Exercise prompt:
Take from the listing each line that has the string "lime".

*** Begin section ***

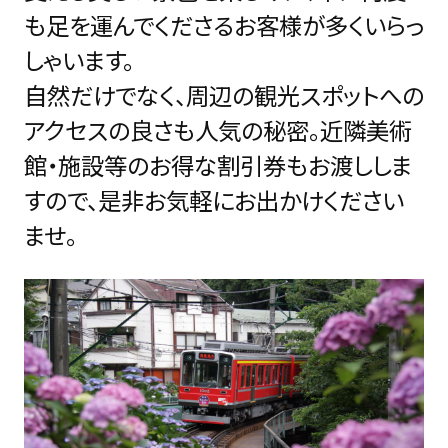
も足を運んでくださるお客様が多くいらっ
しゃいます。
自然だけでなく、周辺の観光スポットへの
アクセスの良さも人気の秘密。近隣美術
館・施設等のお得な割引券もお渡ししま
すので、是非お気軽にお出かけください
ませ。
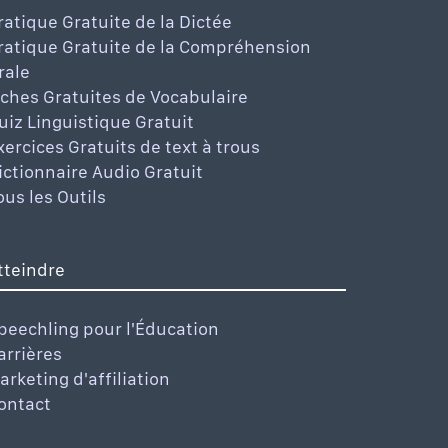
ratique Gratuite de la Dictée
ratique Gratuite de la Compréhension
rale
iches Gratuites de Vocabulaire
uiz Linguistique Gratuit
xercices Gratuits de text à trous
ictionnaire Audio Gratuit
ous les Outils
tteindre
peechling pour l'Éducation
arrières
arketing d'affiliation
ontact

*** End section ***
*** Begin section ***

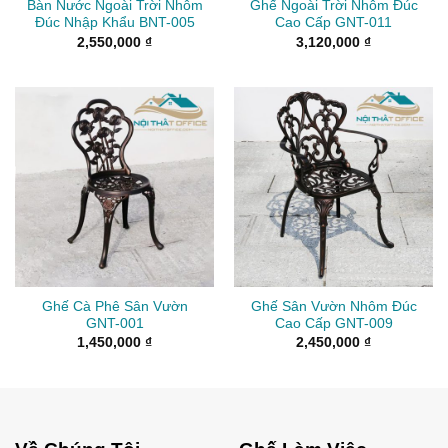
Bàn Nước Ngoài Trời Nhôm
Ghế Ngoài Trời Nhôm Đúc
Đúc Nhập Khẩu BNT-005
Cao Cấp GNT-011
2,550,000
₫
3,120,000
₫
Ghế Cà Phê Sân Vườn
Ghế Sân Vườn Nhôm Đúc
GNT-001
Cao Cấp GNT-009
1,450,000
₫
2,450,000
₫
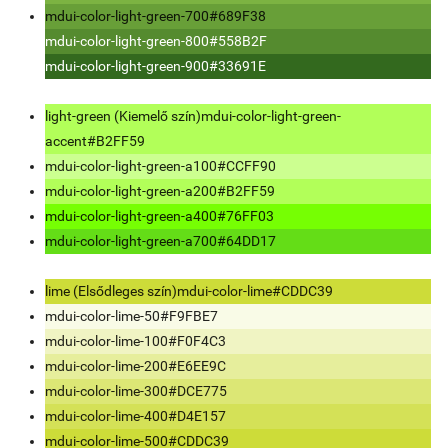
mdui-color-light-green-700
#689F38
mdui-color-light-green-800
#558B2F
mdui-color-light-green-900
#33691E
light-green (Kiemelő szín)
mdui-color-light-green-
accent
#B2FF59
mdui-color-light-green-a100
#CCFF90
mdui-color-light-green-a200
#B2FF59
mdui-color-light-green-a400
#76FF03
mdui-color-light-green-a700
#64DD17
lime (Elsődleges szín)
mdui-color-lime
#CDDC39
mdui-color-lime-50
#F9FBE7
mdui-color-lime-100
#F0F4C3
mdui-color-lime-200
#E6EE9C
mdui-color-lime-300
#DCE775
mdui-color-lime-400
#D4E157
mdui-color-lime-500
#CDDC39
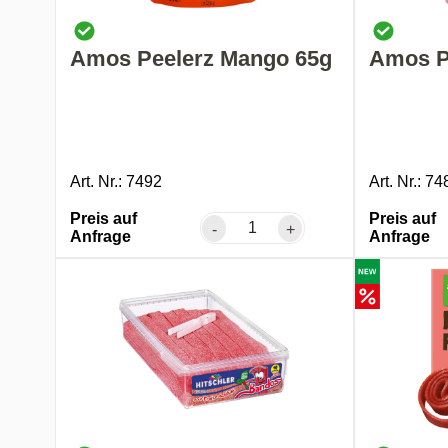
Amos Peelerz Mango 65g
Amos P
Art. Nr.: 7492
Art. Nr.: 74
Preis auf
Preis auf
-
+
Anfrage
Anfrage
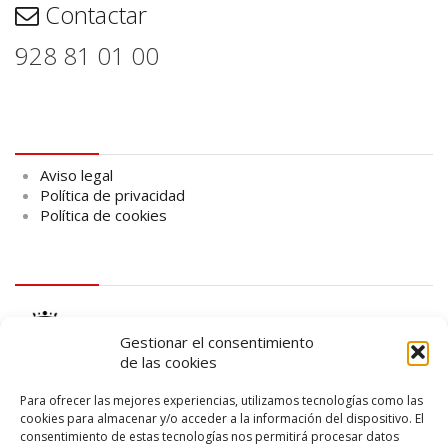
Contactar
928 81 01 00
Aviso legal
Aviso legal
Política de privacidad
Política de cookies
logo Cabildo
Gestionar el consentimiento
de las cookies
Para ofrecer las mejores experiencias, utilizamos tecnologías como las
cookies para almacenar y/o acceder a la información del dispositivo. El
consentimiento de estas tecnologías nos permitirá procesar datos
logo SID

*** End section ***

Result below:
lime (Elsődleges szín)
mdui-color-lime
mdui-color-lime-50
mdui-color-lime-100
mdui-color-lime-200
mdui-color-lime-300
mdui-color-lime-400
mdui-color-lime-500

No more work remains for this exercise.